> [GIVEN RECORDS]
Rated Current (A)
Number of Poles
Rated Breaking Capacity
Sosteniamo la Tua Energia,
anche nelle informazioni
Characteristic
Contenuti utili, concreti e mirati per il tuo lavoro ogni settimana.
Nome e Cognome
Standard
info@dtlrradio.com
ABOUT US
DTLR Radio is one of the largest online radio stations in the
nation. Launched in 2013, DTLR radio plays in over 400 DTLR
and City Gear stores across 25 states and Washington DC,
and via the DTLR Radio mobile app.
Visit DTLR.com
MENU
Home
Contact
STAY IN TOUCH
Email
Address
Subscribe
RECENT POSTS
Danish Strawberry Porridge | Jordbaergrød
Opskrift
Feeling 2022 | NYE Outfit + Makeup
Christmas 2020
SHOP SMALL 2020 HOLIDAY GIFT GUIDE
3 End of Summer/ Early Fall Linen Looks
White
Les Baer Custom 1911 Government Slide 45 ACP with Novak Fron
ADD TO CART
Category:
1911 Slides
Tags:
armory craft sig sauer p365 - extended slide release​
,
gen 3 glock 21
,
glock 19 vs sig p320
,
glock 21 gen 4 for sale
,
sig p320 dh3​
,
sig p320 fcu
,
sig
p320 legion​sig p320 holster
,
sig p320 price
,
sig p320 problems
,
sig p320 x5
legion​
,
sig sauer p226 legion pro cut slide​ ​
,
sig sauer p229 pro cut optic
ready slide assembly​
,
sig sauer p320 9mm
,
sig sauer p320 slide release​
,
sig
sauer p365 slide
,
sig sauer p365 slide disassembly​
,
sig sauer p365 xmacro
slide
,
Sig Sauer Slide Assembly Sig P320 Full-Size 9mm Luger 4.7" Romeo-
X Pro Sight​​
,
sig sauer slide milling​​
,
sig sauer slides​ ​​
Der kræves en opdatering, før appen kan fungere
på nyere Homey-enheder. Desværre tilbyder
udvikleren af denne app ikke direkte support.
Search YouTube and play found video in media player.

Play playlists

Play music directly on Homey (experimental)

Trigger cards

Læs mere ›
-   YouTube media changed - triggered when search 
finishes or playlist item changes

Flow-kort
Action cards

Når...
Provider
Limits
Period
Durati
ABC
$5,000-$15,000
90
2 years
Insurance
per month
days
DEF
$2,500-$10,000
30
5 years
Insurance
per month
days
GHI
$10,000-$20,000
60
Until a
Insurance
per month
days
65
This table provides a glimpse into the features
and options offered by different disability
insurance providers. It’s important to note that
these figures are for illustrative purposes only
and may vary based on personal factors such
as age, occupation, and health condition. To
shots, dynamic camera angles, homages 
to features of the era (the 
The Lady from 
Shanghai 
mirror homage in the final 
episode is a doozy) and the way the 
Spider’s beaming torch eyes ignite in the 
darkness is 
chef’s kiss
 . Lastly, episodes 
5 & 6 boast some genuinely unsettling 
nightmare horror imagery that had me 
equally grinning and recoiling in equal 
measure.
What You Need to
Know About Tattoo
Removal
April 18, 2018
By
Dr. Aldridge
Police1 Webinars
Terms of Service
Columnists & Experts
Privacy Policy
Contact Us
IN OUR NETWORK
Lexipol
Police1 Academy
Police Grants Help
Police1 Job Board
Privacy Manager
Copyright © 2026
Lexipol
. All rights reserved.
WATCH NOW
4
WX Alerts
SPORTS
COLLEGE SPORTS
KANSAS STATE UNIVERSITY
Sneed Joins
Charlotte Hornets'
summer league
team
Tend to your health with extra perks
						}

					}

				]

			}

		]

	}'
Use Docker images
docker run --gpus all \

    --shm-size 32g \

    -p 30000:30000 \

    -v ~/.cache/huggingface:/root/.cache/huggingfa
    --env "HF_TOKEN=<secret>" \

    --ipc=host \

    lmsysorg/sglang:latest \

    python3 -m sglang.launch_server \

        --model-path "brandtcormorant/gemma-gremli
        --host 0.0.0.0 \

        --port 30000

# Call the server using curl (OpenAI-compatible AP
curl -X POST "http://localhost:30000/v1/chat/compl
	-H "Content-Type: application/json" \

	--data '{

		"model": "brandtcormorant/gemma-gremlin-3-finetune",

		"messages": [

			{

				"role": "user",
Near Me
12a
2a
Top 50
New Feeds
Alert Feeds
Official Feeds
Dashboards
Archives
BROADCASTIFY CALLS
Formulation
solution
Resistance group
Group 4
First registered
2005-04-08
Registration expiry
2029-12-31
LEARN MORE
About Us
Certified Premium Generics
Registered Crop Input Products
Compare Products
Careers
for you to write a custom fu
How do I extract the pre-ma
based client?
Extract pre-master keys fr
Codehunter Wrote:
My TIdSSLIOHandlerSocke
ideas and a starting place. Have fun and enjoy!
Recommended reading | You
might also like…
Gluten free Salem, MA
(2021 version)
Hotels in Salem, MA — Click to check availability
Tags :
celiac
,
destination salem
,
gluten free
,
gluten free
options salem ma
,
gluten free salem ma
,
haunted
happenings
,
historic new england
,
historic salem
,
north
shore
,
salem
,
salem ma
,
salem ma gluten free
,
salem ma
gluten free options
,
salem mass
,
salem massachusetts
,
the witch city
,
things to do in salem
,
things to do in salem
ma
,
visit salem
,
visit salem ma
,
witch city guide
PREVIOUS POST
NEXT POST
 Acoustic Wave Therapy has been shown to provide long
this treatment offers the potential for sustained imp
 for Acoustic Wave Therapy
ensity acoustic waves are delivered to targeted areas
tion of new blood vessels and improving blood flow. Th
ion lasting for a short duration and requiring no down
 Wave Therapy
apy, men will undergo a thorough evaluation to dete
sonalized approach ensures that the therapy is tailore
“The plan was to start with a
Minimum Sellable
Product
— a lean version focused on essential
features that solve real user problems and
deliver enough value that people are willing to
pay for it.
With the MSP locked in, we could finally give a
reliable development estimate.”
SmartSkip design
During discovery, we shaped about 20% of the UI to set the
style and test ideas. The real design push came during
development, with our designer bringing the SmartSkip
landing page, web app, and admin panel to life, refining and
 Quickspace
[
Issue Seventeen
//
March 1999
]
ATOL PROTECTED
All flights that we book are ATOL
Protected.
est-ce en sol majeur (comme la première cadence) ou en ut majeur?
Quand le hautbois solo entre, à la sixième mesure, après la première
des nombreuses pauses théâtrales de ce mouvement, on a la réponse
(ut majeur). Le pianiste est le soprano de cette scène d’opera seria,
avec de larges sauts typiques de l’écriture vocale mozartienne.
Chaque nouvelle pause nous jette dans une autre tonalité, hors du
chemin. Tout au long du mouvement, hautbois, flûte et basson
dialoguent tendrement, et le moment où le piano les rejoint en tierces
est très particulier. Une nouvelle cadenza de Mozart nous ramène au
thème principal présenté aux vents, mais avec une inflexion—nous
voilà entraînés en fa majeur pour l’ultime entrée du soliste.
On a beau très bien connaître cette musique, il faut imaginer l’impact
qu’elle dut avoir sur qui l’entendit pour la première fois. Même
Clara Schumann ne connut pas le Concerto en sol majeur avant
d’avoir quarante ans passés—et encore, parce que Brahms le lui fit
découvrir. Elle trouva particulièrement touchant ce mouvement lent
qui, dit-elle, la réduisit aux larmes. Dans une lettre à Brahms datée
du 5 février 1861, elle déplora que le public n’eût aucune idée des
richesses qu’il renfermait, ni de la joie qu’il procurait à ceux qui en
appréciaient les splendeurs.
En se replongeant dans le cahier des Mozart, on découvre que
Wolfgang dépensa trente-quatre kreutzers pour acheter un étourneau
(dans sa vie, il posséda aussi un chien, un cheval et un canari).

> [YOUR OBJECTIVE] Everything above from the line containing "focused on essential" down to the line containing "avec de larges" is to be transcribed exactly, with both of those lines included and nothing else added.

> [ANSWER SPACE]
— a lean version focused on essential
features that solve real user problems and
deliver enough value that people are willing to
pay for it.
With the MSP locked in, we could finally give a
reliable development estimate.”
SmartSkip design
During discovery, we shaped about 20% of the UI to set the
style and test ideas. The real design push came during
development, with our designer bringing the SmartSkip
landing page, web app, and admin panel to life, refining and
 Quickspace
[
Issue Seventeen
//
March 1999
]
ATOL PROTECTED
All flights that we book are ATOL
Protected.
est-ce en sol majeur (comme la première cadence) ou en ut majeur?
Quand le hautbois solo entre, à la sixième mesure, après la première
des nombreuses pauses théâtrales de ce mouvement, on a la réponse
(ut majeur). Le pianiste est le soprano de cette scène d’opera seria,
avec de larges sauts typiques de l’écriture vocale mozartienne.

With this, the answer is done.